No member of the U.S. House of Representatives is more “progressive” than Rosa DeLauro, D-Connecticut.

Born in 1943, to a political family — her mother served on New Haven’s Board of Alders for an interminably long time — DeLauro attended Marymount College and Columbia University. She was “the first executive director of EMILY’s List” — an organization dedicated to electing abortion-friendly female Democrats. Work for Chris Dodd and Michael Dukakis also helped pay the bills.

DeLauro successfully directed a nationwide PR campaign to oppose the Reagan administration’s aid to the Nicaraguan Contras. Cutting her teeth in an era when aspiring pols were willing to wait their turns, she delayed running for office until 1990. An endorsement from The New York Times and an opponent who called her “Walter Mondale in drag” helped secure victory in a congressional district with the beyond-liberal Elm City at its center.

In nearly three decades of “public service,” DeLauro’s been a toe-the-line Democrat and a reliable backer of unlimited government and identity politics. The Council for Citizens Against Government Waste puts her lifetime voting record at 9 (out of 100). She thinks gun violence is “a public health emergency,” seeks a national soda tax, and enthusiastically propagates the myth of the “gender pay gap.” It would be nearly impossible to find a fedpol who leans harder left.

But DeLauro is not down with demonizing Christopher Columbus.

Asked by the Yale Daily News if she favors changing the name of the New Haven-based Christopher Columbus Family Academy, DeLauro replied that she did not. Performing a virtuoso act of politically artful dodgery, the congresswoman shifted from an inconvenient fact about the past to a virtue-signaling opportunity of the present: “We ought to be more focused on the repression of immigrants (today) than concerning ourselves with trying to denigrate someone else who created an immigrant experience.”

It’s worse than you might think, though. DeLauro’s comments were made at a ceremony in which members of the Knights of Columbus, “in full regalia,” honored their hero with the laying of several wreaths at his Wooster Square statue.

Doesn’t DeLauro know that assailing Columbus is a key priority for the cultural left? Is she … nuts?

No. She’s a politician. In her world, votes trump ideology.
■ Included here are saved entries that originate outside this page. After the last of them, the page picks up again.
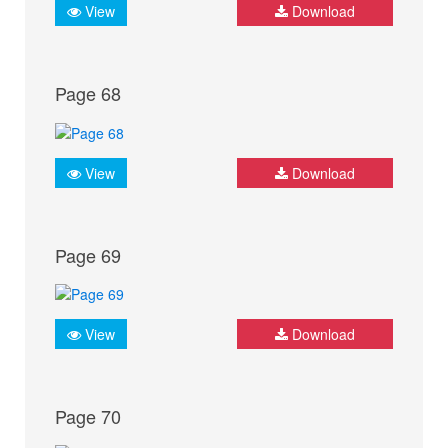
View
Download
Page 68
View
Download
Page 69
View
Download
Page 70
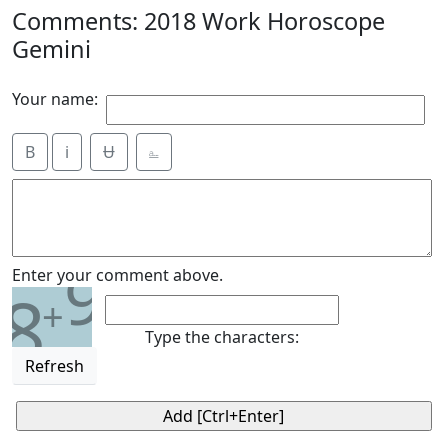
Comments: 2018 Work Horoscope
Gemini
Your name:
B
i
Ʉ
⎁
9
Enter your comment above.
8
+
Type the characters:
Refresh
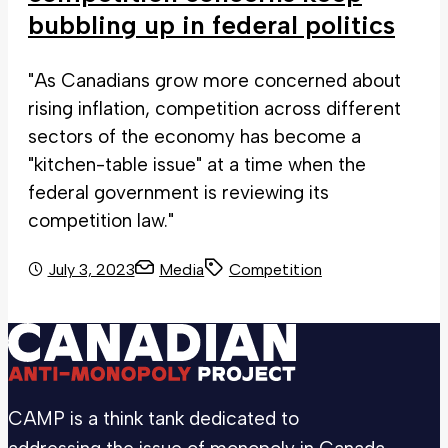
bubbling up in federal politics
"As Canadians grow more concerned about
rising inflation, competition across different
sectors of the economy has become a
"kitchen-table issue" at a time when the
federal government is reviewing its
competition law."
July 3, 2023
Media
Competition
CAMP is a think tank dedicated to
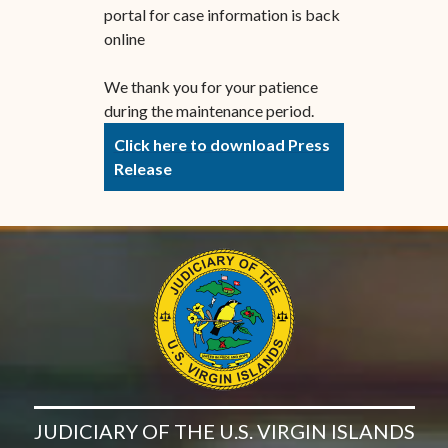
portal for case information is back
online
We thank you for your patience
during the maintenance period.
Click here to download Press
Release
JUDICIARY OF THE U.S. VIRGIN ISLANDS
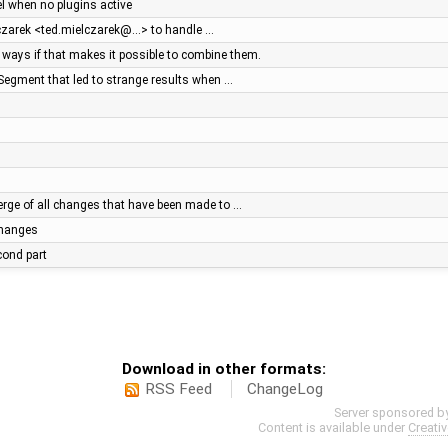
el when no plugins active
lczarek <ted.mielczarek@…> to handle …
ays if that makes it possible to combine them.
Segment that led to strange results when …
ge of all changes that have been made to …
 changes
econd part
Download in other formats:
RSS Feed
ChangeLog
Server sponsored b
Content is available under
Creati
According to realtor.com, New Haven is the metro region “with the highest percentage of Italian Americans.” The last census revealed that almost one in five Nutmeggers — a share higher than in both New Jersey and New York — trace their lineage to “the Boot.”

Which brings us to a useful thought experiment: Would DeLauro’s fealty to the “discoverer” of the New World vanish, if indigenous tribes, pueblos, communities, bands, rancherias, and nations started making big donations to her next campaign?

The answer’s obvious — and important to remember, as the 2020 election cycle gets underway.

Expose yourself to a decent amount of political coverage between now and Nov. 3, 2020, and you’ll receive a barrelful of bellyaching from campaign-finance “reformers.” Decrying “special interests” and “corporate money,” they’ll charge that elected officials are beholden to the highest bidders, not “the people.”

Here in reality, for decades, the verdict’s been in on political contributions’ effect on policymaking. The evidence simply doesn’t exist. The claim of “legalized bribery” has never been confirmed by credible researchers. Despite the shibboleths of populists left and right, money can’t make a politician take an action that poses anything beyond a trivial re-election risk.

“Job” security is the reason DeLauro declined to berate Columbus, and it’s why an ideological opposite adores NASA. Sen. Ted Cruz, R-Texas, a “fiscal conservative” who castigates the “deficit and debt” as “immoral,” represents a state that houses the Johnson Space Center — and its “nearly 10,000-person workforce.” Little wonder that he grew greatly agitated, earlier this year, when the Alabama-based Marshall Space Flight Center was picked to lead “the agency’s Human Landing System Program for its return to the moon by 2024.” In a letter co-signed by two additional Texas fedpols — both Republicans — Cruz griped that since “‘Houston’ was one of the first words ever uttered on the moon … (it) should be where the lander that will once again send Americans to the lunar surface is developed.”

Pols are keenly aware of what engaged constituents treasure, despise and fear. With antennas carefully calibrated to pander mode, elected officials “give” voters what they want. It’s the explanation for a mega-“woke” member of Congress refusing to denounce Columbus. Voters, whatever their preferences, are the ultimate special interest.